Circulares y palmeros

diciembre 10, 2019 0 Por Manuel Mariano Igualada Aragón

He pasado esta última temporada soportando a algunos recortadoruchos o asfalteros y digo soportando a algunos, porque no se les puede decir nada, están por encima del bien y del mal, les importa tres cominos lo que opinemos aficionados de 56 años como yo, que hemos conocido a recortadores que además eran grandes aficionados, les importa tres cominos que un toro lo pague una peña con todo el esfuerzo de un año, les importa tres cominos que una comisión este todo un año trabajando para que unos individuos se lo carguen todo en un minuto. Afortunadamente continúan habiendo recortadores que al mismo tiempo son grandes aficionados, excelentes amigos y mejores personas pero de los que por desgracia quedan muy pocos. Dicho esto, me gustaría separar el trigo de la paja. Para mí, el trigo es ese selecto grupo de recortadores que acuden a localidades como La Vilavella y muchas otras de Valencia, como Massamagrell, Museros, El Puig, Puçol, Rafelbunyol, o a concursos de recortes, etc… Y la paja es ese grupúsculo de personajes que desafortunadamente se están poniendo de moda y que de una manera muy resultona y populista se cargan en cuestión de segundos el esfuerzo y la ilusión de muchas personas, abonados, vecinos, peñistas, etc… Curiosamente, no vemos a ningún recortadorucho o asfaltero en ninguna de las localidades citadas en el primer apartado pero sí que los vemos en recintos con calles anchas, desniveladas y asfaltadas con toros nobles y bravos que acuden con franqueza a cualquier engaño.
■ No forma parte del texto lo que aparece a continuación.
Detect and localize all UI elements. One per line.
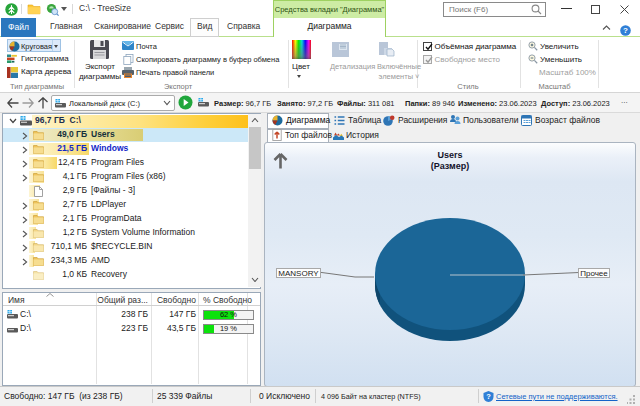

Por mi parte, dejar claro que aunque me considero un aficionado normal y corriente, nunca he sabido ni he podido recortar a un toro, por lo que de entrada, me gustaría reconocer el valor de cualquier recortador, pero en el caso de que alguna vez hubiera sabido o podido hacerlo, os aseguro que mi actitud con el animal hubiera sido siempre respetuosa, considerando que es un ser vivo al que hay que darle una mínima y digna oportunidad para defenderse ante el reto de afrontar su muerte en una fiesta tan única y exclusiva como la nuestra.
Dicho esto, voy a concluir diciendo que estoy hasta las narices, de ver como una tarde sí y otra también, el recortadorucho de turno humilla, revienta, anula, degrada, desprecia, somete, rebaja y maltrata al ser más venerable del planeta que es el toro bravo a base de someterlo a tres, cuatro o más circulares, pero estoy más hasta las narices de ver, como inmediatamente después de esta tragicomedia, aparecen una cuadrilla de palmeros que como súbditos del asfaltero lo arropan con aplausos como si de un héroe se tratara.
Me gustaría finalizar pidiendo a estos recortadoruchos, asfalteros y palmeros, que analicen el comportancimento del animal cerril después de estar sometido a esta humillación. A ver si os dais cuenta de una puñetera vez de que el animal os lo acabáis cargando. Ya está bien de circulares y palmeros. A los de los circulares, que se vayan a La Vilavella a probar allí por ejemplo y a los palmeros que en lugar de aplaudir a un asfaltero aprendan a acompañar a un buen cantante de flamenco, que también es otro de los tesoros de los que goza nuestra cultura.